Nous nous sommes rendus compte que, même après des générations en cages, les Ibis ont toujours cet instinct de migration, mais qu'ils ne savent pas dans quelle direction voler.

Johannes Fritz, chef du projet et biologiste

« On est arrivé avec cette idée de les guider avec des ULM, jusqu’en dessous de la zone ibérique. Et donc étape après étape, on a développé le projet », ajoute le biologiste. « Après ce vol fantastique, nous avons bon espoir d'atteindre notre destination finale ».

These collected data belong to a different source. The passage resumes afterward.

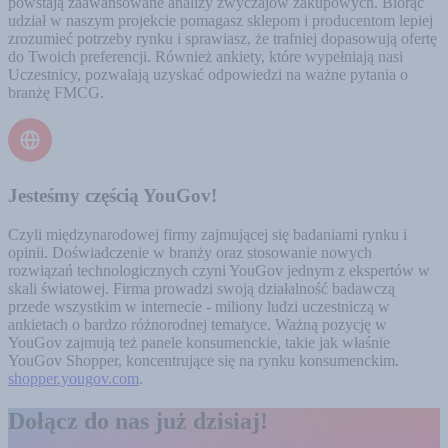
powstają zaawansowane analizy zwyczajów zakupowych. Biorąc
udział w naszym projekcie pomagasz sklepom i producentom lepiej
zrozumieć potrzeby rynku i sprawiasz, że trafniej dopasowują ofertę
do Twoich preferencji. Również ankiety, które wypełniają nasi
Uczestnicy, pozwalają uzyskać odpowiedzi na ważne pytania o
branżę FMCG.
Jesteśmy częścią YouGov!
Czyli międzynarodowej firmy zajmującej się badaniami rynku i
opinii. Doświadczenie w branży oraz stosowanie nowych
rozwiązań technologicznych czyni YouGov jednym z ekspertów w
skali światowej. Firma prowadzi swoją działalność badawczą
przede wszystkim w internecie - miliony ludzi uczestniczą w
ankietach o bardzo różnorodnej tematyce. Ważną pozycję w
YouGov zajmują też panele konsumenckie, takie jak właśnie
YouGov Shopper, koncentrujące się na rynku konsumenckim.
shopper.yougov.com
.
Dołącz do nas już dzisiaj!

Humains et oiseaux n’en sont qu’au début de leur périple… Après une escale d'une nuit dans le Doubs, le convoi a repris le chemin du ciel jeudi 24 août aux aurores, direction Lons-le-Saunier dans le Jura. 

Prochaine escale : la commune de Pérouges, dans l'Ain. Dans cinq semaines et une dizaine de vols environ, ils arriveront en Andalousie où une colonie de ces oiseaux grossit en nombre chaque année.